Il y a des appels téléphoniques qui font basculer la vie d’un footballeur. Celui dont il est question ici en fait partie. Formé dans l’académie d’un club iconique et mondialement réputé pour son savoir faire, ce jeune joueur a décidé de tout plaquer après près d’une décennie passée dans le centre de formation en question afin de rallier le Paris Saint-Germain. Les années ont défilé et après s’être bâti de nouvelles expériences, il est revenu sur cette décision phare de sa carrière.
«C’était la meilleure décision que je pouvais prendre»
Du haut de ses 22 ans seulement, Xavi Simons est un talent qui figure sur les radars des plus grands clubs européens depuis près de 10 ans. L’année de ses 16 ans, il mettait un terme à 9 saisons passées au FC Barcelone, le club de son cœur, pour signer dans le centre de formation du PSG. Un choix qu’il a expliqué pendant son passage dans le Wayne Rooney Show de la BBC. « Quitter Barcelone ? A l’époque, c’était compliqué. Mais je pense que c’était la meilleure décision que je pouvais prendre. C’est la vie, j’avais besoin de passer à autre chose, j’avais besoin de me développer au plus haut niveau des équipes de jeunes. Et le PSG m’a offert ça, il m’a permis de progresser pour entrer dans l’équipe première ».

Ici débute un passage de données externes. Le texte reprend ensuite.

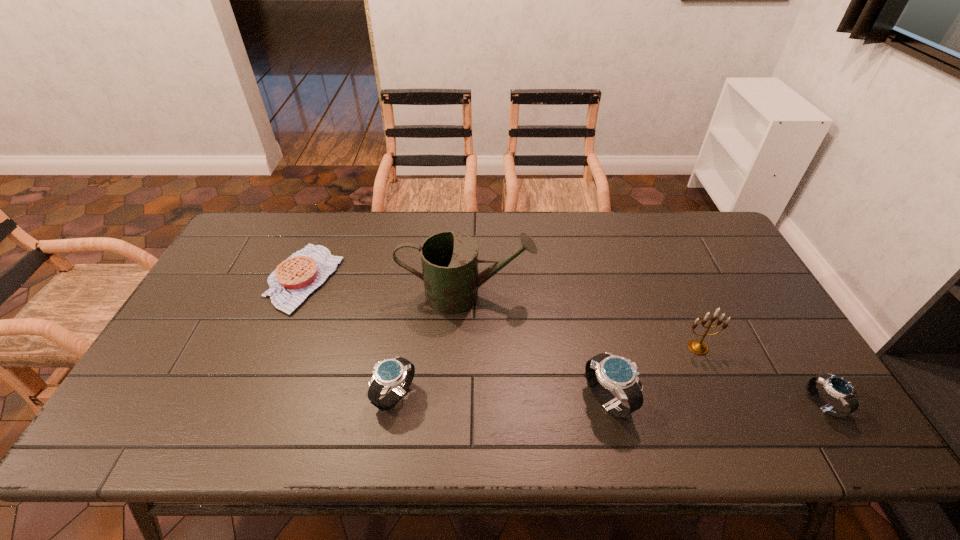 In the image, there is a desktop. Where is `free space at the far edge`? This screenshot has width=960, height=540. free space at the far edge is located at coordinates (455, 212).

Find the location of a particular element. Image resolution: width=960 pixels, height=540 pixels. vacant area at the near edge is located at coordinates (542, 406).

Where is `free point at the left edge`? The height and width of the screenshot is (540, 960). free point at the left edge is located at coordinates click(238, 305).

Where is `vacant point at the right edge`? The image size is (960, 540). vacant point at the right edge is located at coordinates (741, 345).

Where is `vacant area between the watering can and the fourth tallest object`? vacant area between the watering can and the fourth tallest object is located at coordinates (431, 345).

This screenshot has width=960, height=540. I want to click on free space that is in between the third object from right to left and the watering can, so click(537, 347).

Where is `free point between the second watch from right to left and the shortest object`? Image resolution: width=960 pixels, height=540 pixels. free point between the second watch from right to left and the shortest object is located at coordinates coord(455,339).

In order to click on vacant area that lies between the third farthest object and the second shortest watch in this screenshot , I will do `click(546, 372)`.

At what (x,y) coordinates should I click in order to perform the action: click on unoccupied position between the shortest object and the watering can. Please return your answer as a coordinate pair (x, y). This screenshot has height=540, width=960. Looking at the image, I should click on (385, 286).

You are a GUI agent. You are given a task and a screenshot of the screen. Output one action in this format:
    pyautogui.click(x=<x>, y=<y>)
    Task: Click on the free space between the fifth tallest object and the shortest object
    
    Given the screenshot: What is the action you would take?
    pyautogui.click(x=564, y=342) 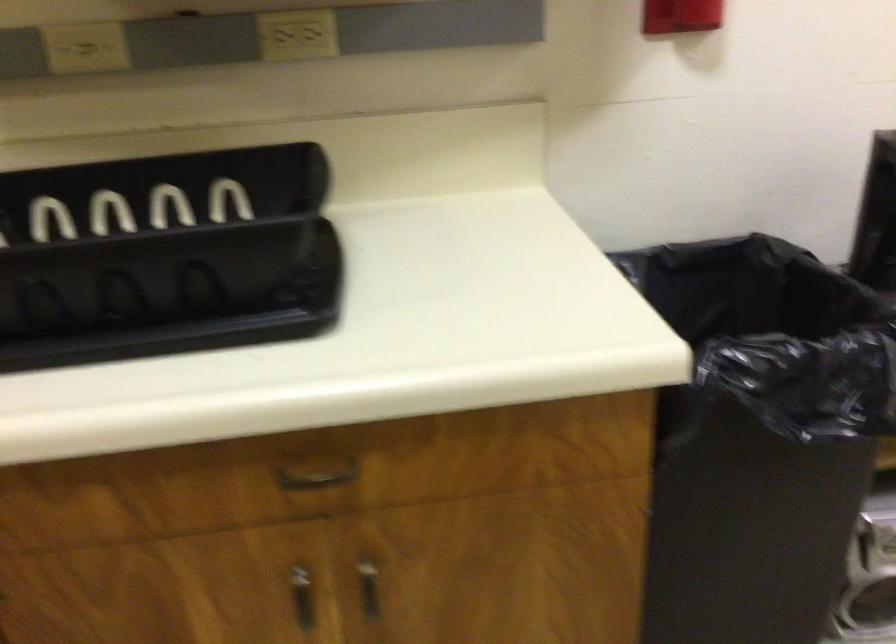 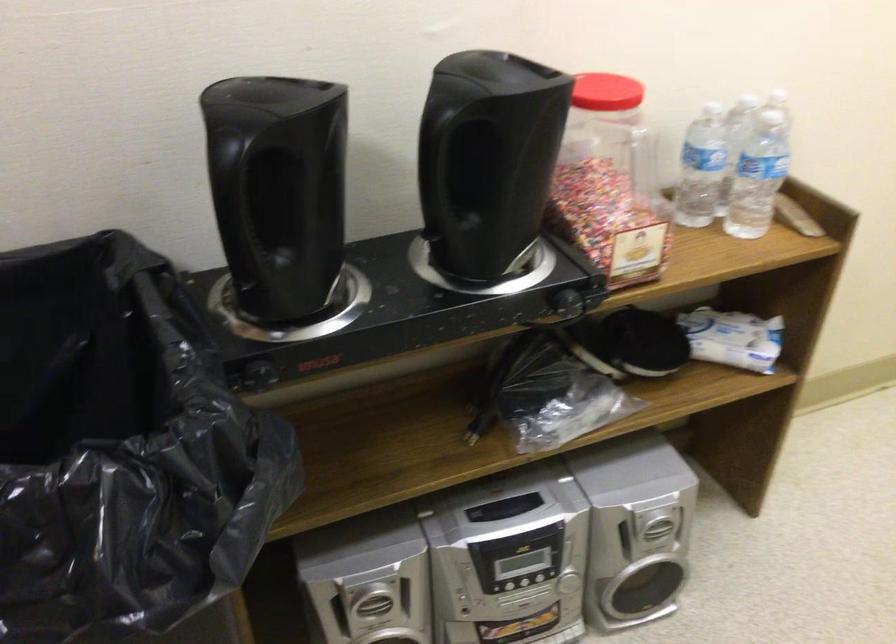 Looking at this image, which direction would the cameraman need to move to produce the second image?

The movement direction of the cameraman is right, forward. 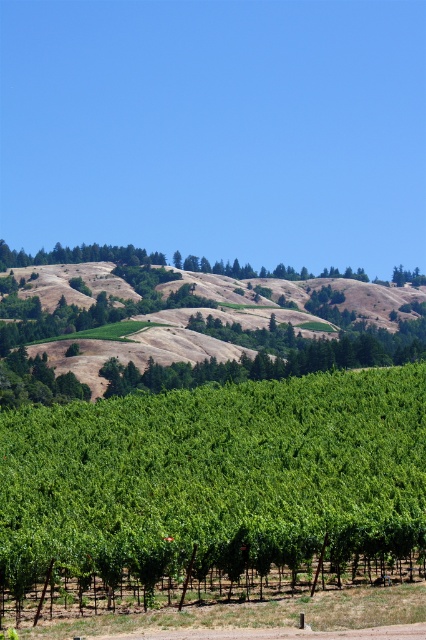 You are a hiker standing at the base of the vineyard and want to reach the top of the brown textured hillside at upper center. There are two paths available. One goes around the green leafy tree at center, and the other goes directly towards the hillside. Which path is shorter?

A: The path that goes directly towards the brown textured hillside at upper center is shorter because the green leafy tree at center is shorter than the hillside, so going around it would add extra distance.

You are a landscape architect planning to plant a new row of trees between the green leafy tree at center and the brown textured hillside at upper center. Considering their widths, which object should you place closer to the narrower area to maintain balance?

Since the green leafy tree at center is narrower than the brown textured hillside at upper center, you should place the narrower green leafy tree at center closer to the narrower area to maintain balance.

You are a hiker standing at the edge of the vineyard and you see the green leafy tree at center and the brown textured hillside at upper center. Which object is located to the left of the other?

The green leafy tree at center is positioned on the left side of brown textured hillside at upper center. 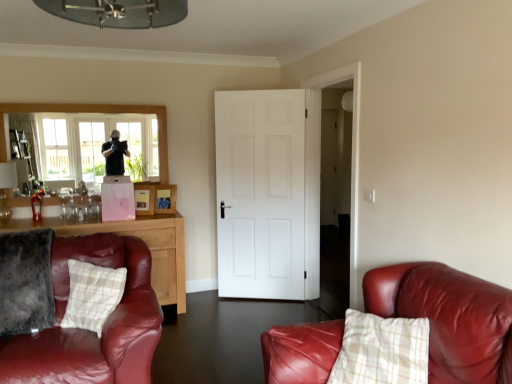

«J’ai grandi à Barcelone et à l’époque les gens n’ont pas compris»
Les dirigeants du PSG, année de bascule entre Antero Henrique et Leonardo à la direction sportive, ont fait des promesses à Xavi Simons qui l’ont incité comme Dro Fernandez récemment à quitter le Barça pour la capitale française. Mais ce ne fut pas sans conséquences sur le plan émotionnel. « Je ne vais pas mentir, c’était dur. Je suis un fan du Barça, j’ai grandi à Barcelone et à l’époque les gens n’ont pas compris. Sur les réseaux sociaux, de nos jours, il y a du jugement même quand les gens ne connaissent pas votre histoire, c’était dur ».